Mobile robotic drilling for flight control surface assembly at multiple stations demands high positioning accuracy of the equipped industrial robot. However, disturbances, arising from movement from station to station, significantly deteriorate the positioning accuracy. This paper proposes a novel in-process robot base frame calibration method with a 2D vision system. A proposal layout of flight control surface assembly, the developed mobile robotic drilling system, and the 2D vision system are first introduced. Then an iterative measurement scheme is proposed to eliminate measurement errors induced by non-perpendicularity and erroneous object distance during 2D vision-based positioning of preset reference holes. In order to obtain the third-dimension Cartesian coordinates of the reference holes, depth control with autofocus is achieved by using a new sharpness function.
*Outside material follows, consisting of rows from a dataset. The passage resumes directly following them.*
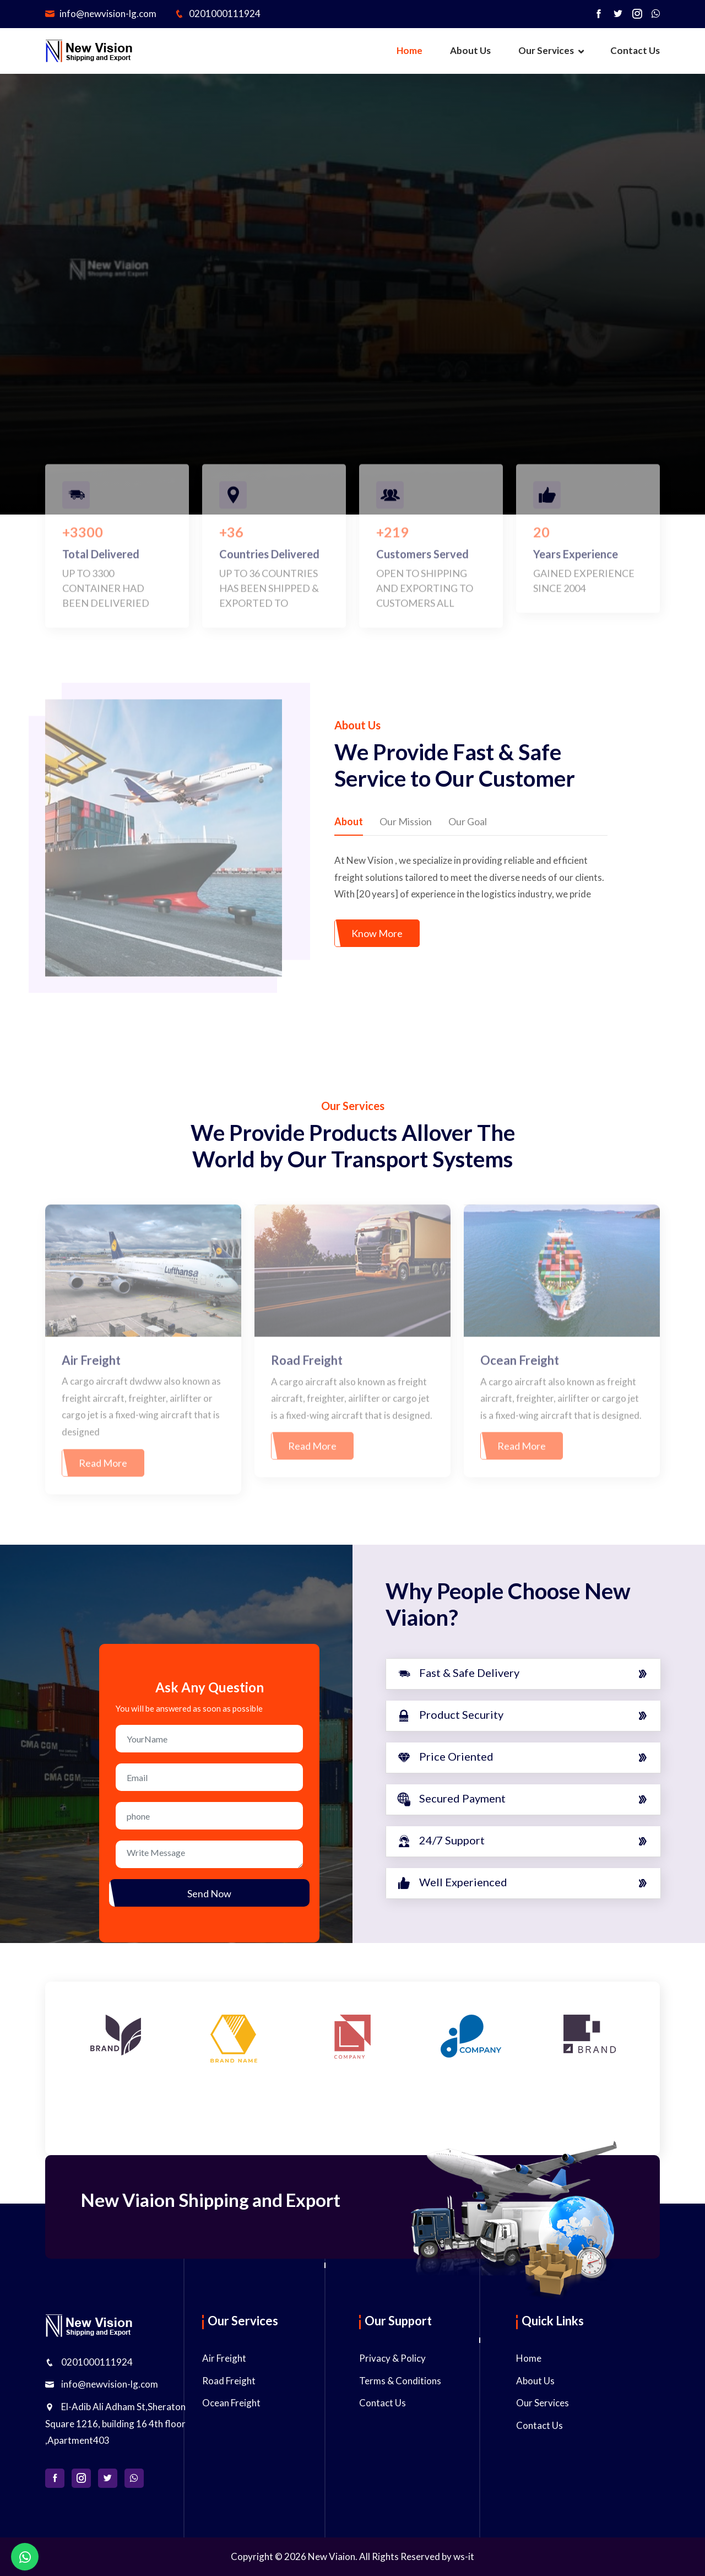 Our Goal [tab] (467, 821)
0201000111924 (218, 13)
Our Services (546, 50)
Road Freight (229, 2380)
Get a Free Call (439, 351)
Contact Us (635, 50)
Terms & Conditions (400, 2380)
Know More (377, 933)
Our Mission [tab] (405, 821)
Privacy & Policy (392, 2358)
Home (409, 50)
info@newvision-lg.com (100, 13)
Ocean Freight (231, 2403)
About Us (470, 50)
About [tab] (348, 821)
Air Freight (224, 2358)
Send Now (209, 1893)
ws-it (463, 2556) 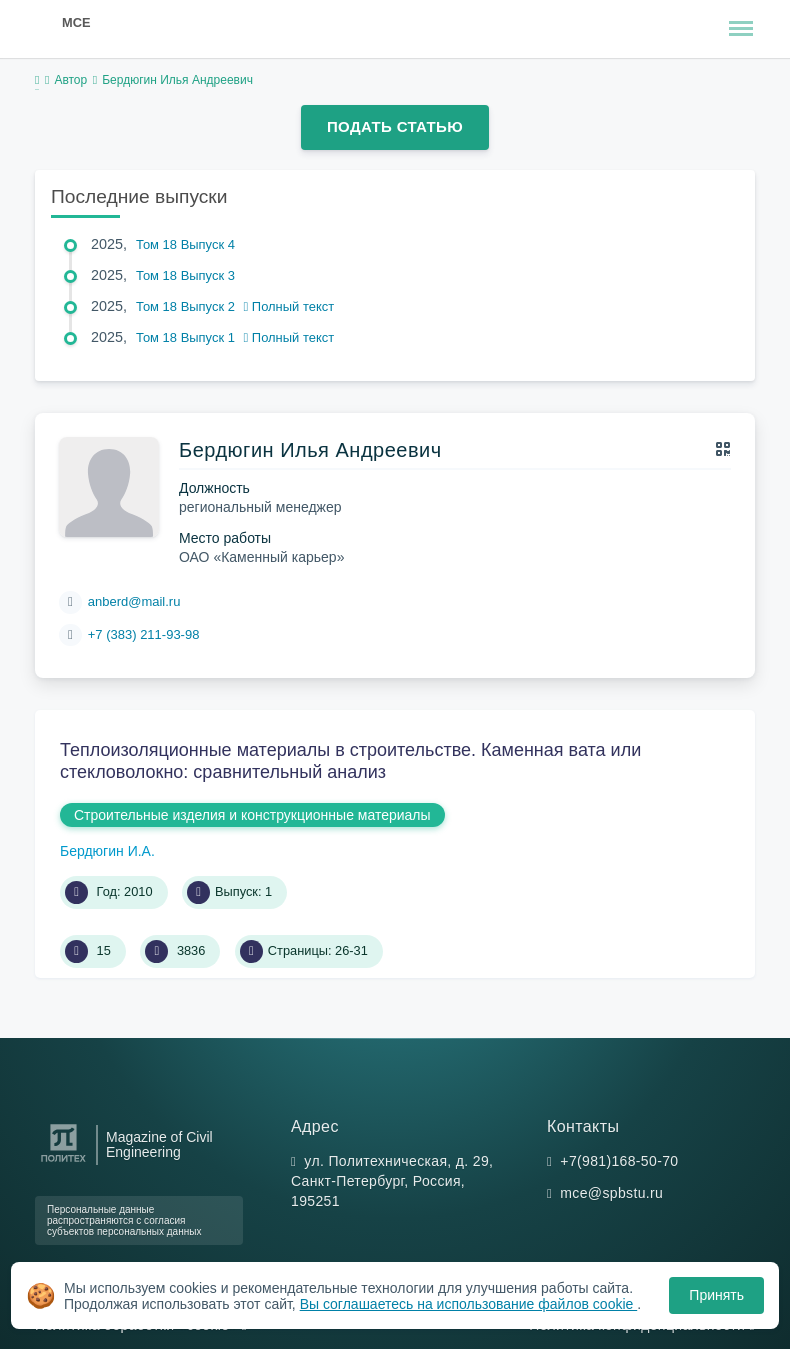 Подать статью (395, 126)
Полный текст (289, 306)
Based on the acquired Cartesian coordinates of the reference holes in the robot base frame, and their counterparts measured in advance in the world coordinate system, the description of the robot base frame with respect to the world coordinate system can be obtained with least-squares fitting. Numerical experiments show that depth control with autofocus contributes to enhanced accuracy of robot base frame calibration. Experiments performed on the developed mobile drilling system indicate that the maximum positioning error is about 0.6 mm with the proposed calibration method. Since position errors of drilled fastener holes will be further measured and compensated for based on the 2D vision system, the proposed in-process robot base frame calibration method is effective.